The Enlightenment: An Interpretation
- Author: Peter Gay
- Language: English
- Subject: Modernism
- Publisher: Knopf
- Publication date: 1966–1969
- Publication place: United States
- Media type: Print (Hardcover and Paperback)
- Award: 1967 National Book Award for Nonfiction
- ISBN: 978-0393313024

= The Enlightenment: An Interpretation =

Two-volume work by Peter Gay

The Enlightenment: An Interpretation is an influential two-volume history of the Age of Enlightenment by Peter Gay, published between 1966 and 1969. The first volume, subtitled "The Rise of Modern Paganism," won the National Book Award in 1967. The second volume, subtitled “The Science of Freedom," was published in 1969.

== Summary ==
The first volume, "The Rise of Modern Paganism," focuses on foundations of Enlightenment thought, covering the influence of Greek philosophers, pagan belief, and Christian theology. The second volume, "The Science of Freedom," describes how this system was applied to various spheres, particularly the social sciences, including political economy, history, and sociology.

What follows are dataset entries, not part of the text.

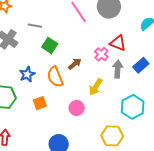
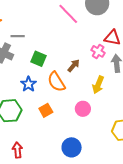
gray line: (35, 26) -> (18, 36), moved
green square: (50, 45) -> (38, 59), moved

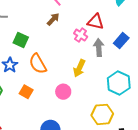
brown arrow: (74, 66) -> (53, 19), moved
orange square: (46, 110) -> (26, 92), turned -32

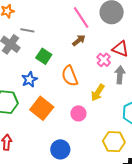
orange semicircle: (38, 64) -> (70, 76), moved
orange square: (26, 92) -> (42, 108), size x1.6

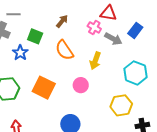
brown arrow: (79, 40) -> (62, 21), moved
gray arrow: (120, 75) -> (113, 39), turned 126
blue star: (29, 79) -> (20, 53), moved

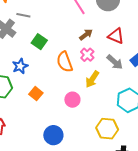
brown arrow: (62, 21) -> (86, 35), moved
pink cross: (94, 27) -> (87, 55), moved
blue star: (20, 53) -> (20, 66), moved
orange square: (44, 88) -> (36, 94), size x0.6

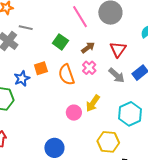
red triangle: (116, 36) -> (118, 49), turned 42
green square: (39, 42) -> (60, 42), moved
yellow arrow: (92, 79) -> (93, 103), moved
orange square: (36, 94) -> (41, 68), moved, turned 32

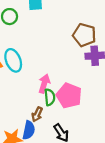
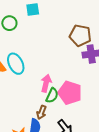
green semicircle: (50, 97) -> (52, 95), turned 35

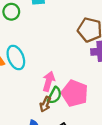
brown arrow: (41, 112) -> (45, 104), moved

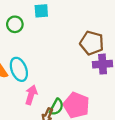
pink arrow: (49, 81) -> (31, 95), moved

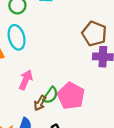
cyan ellipse: (19, 69) -> (17, 37), moved

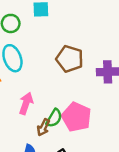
brown pentagon: (94, 34) -> (70, 59), moved

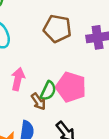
brown arrow: (43, 127) -> (38, 101), turned -56

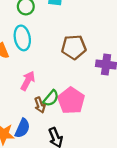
brown pentagon: (57, 29) -> (74, 47), turned -30

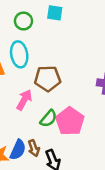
brown pentagon: (74, 47) -> (48, 79), moved
brown arrow: (40, 105) -> (34, 148), moved

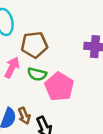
green semicircle: (48, 119) -> (37, 74), moved, turned 66

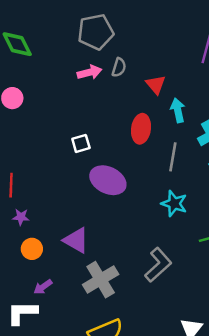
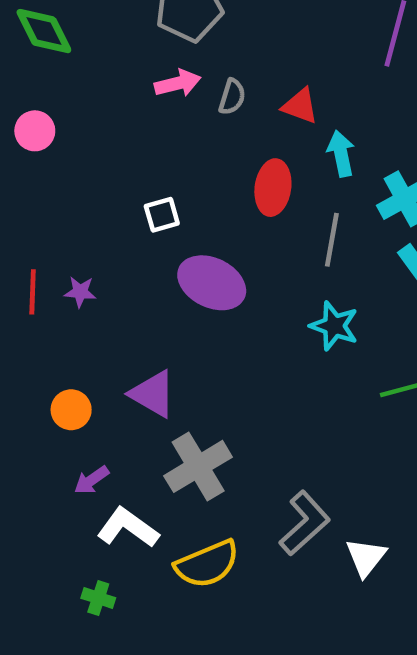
gray semicircle: (119, 67) -> (232, 97), moved
red triangle: (156, 85) -> (300, 106), turned -30
purple star: (21, 217) -> (80, 292), moved
gray L-shape: (158, 265) -> (305, 523), moved
white L-shape: (22, 313) -> (128, 528), moved, turned 36

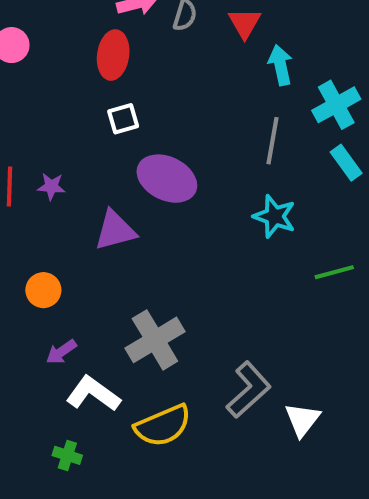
red triangle: (300, 106) -> (245, 23), turned 40
red ellipse: (273, 188) -> (113, 55), moved
purple triangle: (153, 394) -> (115, 230), moved, turned -45

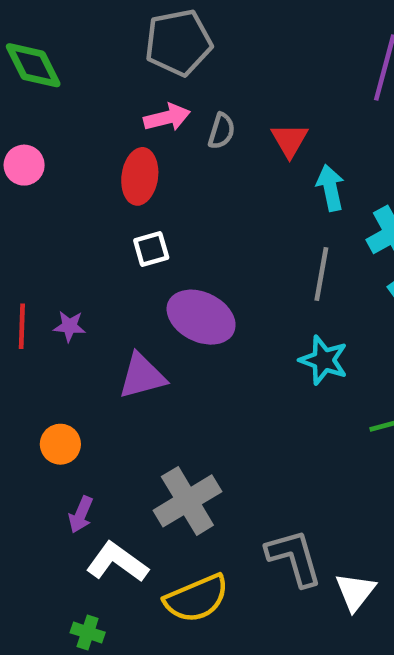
purple arrow: (61, 352) -> (81, 515), turned -32
gray L-shape: (249, 390) -> (294, 558), turned -64

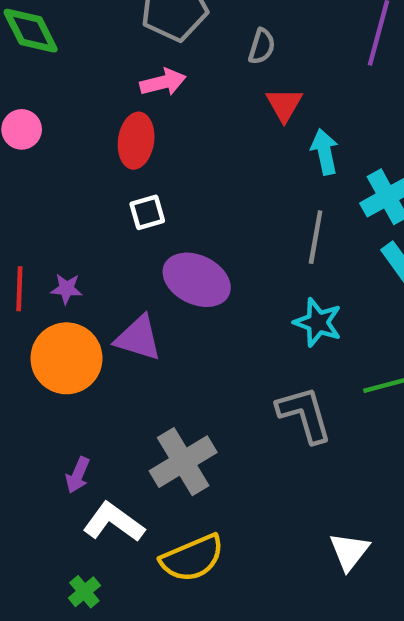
gray semicircle: (221, 131) -> (262, 46), moved
purple triangle: (142, 376) -> (138, 338), turned 32
orange circle: (60, 444) -> (66, 358), moved, size x1.8
gray L-shape: (294, 558) -> (304, 414), moved
green cross: (88, 632) -> (84, 592), turned 32

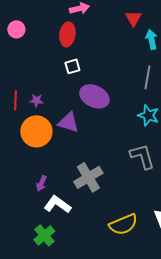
yellow semicircle: (192, 558) -> (123, 224), moved
green cross: (84, 592) -> (44, 235), size x1.5

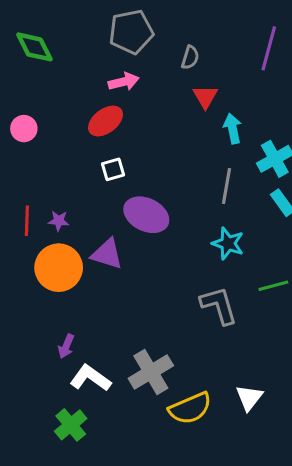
pink circle: (16, 29) -> (24, 129), moved
red ellipse: (67, 34) -> (105, 121), turned 45
gray cross: (88, 177) -> (151, 372), moved

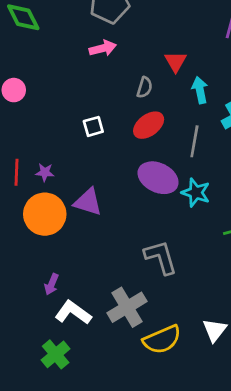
gray semicircle: (190, 57) -> (145, 87), moved
red ellipse: (105, 121) -> (149, 125), moved
purple ellipse: (146, 215) -> (158, 178), moved
gray L-shape: (219, 305) -> (161, 257), moved

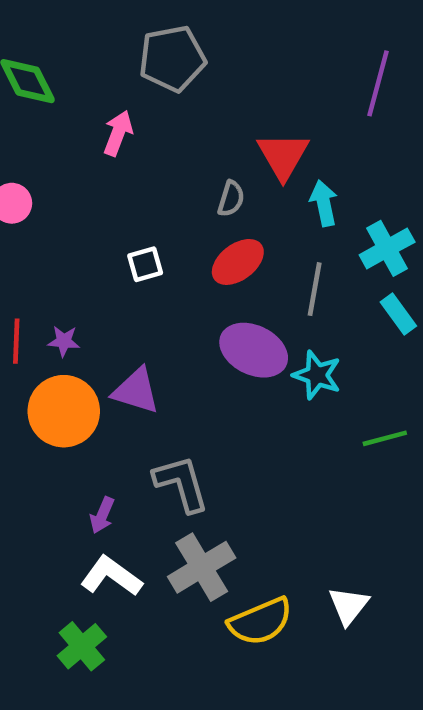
pink arrow: (103, 48) -> (118, 133), moved, turned -55
red triangle: (176, 62) -> (283, 156), size x1.4
gray L-shape: (161, 257) -> (181, 484), moved
purple arrow: (52, 284) -> (102, 515), moved

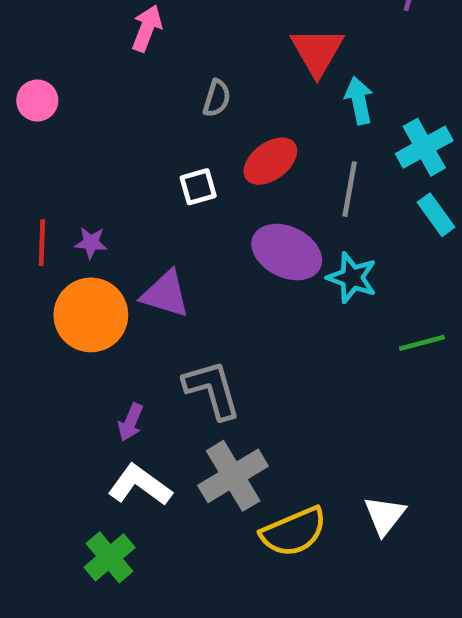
gray semicircle: (231, 199) -> (217, 98), moved
white square: (145, 264) -> (198, 187), moved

Gay presents the Enlightenment as the unified work of a small group of men, "the little flock," who share a critical method and knew and admired one another's work. These thinkers are dominated by French figures, including Montesquieu, Voltaire, Denis Diderot, Jean le Rond d'Alembert, Anne Robert Jacques Turgot, and the Marquis de Condorcet. Gay also refers to Britons John Locke and David Hume, the Genevan Jean-Jacques Rousseau, the German Immanuel Kant, and the American Benjamin Franklin. Gay emphasizes the empirical attitudes of these thinkers and praises their liberal attitudes.

== Reception ==

The Enlightenment: An Interpretation has been praised for its breadth of scholarship and readable style, and is seen as rehabilitating the reputation of Enlightenment thinkers, particularly Scottish philosopher David Hume. Margaret Jacob, a professor of history at UCLA, described it as "canonical" and "the last great work to provide a synthetic account of the philosophes and their world."

In the early part of the 20th century, historians like Carl Becker had criticized the work of the philosophes as perpetuating the dogmatic attitude of the Middle Ages. These thinkers, wrote Becker in The Heavenly City of the Eighteenth-Century Philosophers, only replaced the sureties of Christian faith with their own hyper-rationalist Utopia. Writing in The New York Times, George L. Mosse describes The Enlightenment: An Interpretation as a "watershed in 18th-century historiography" which sought to undo these charges. By meeting Enlightenment thinkers "on their own ground," says Mosse, Gay presents them as a "group of intellectuals who believed that man's unfettered use of his critical mind would lead all mankind into a better future." The historian Nicholas Hudson of the University of British Columbia describes the work as "a barely disguised defense of an optimistic secular liberalism opposed both to pessimism about Western civilization and [...] rising conservatism." James A. Leith wrote that Gay glossed over aspects of Enlightenment philosophers that undermine his argument about their liberal attitudes, including anti-semitism and a willingness to suppress religious freedoms.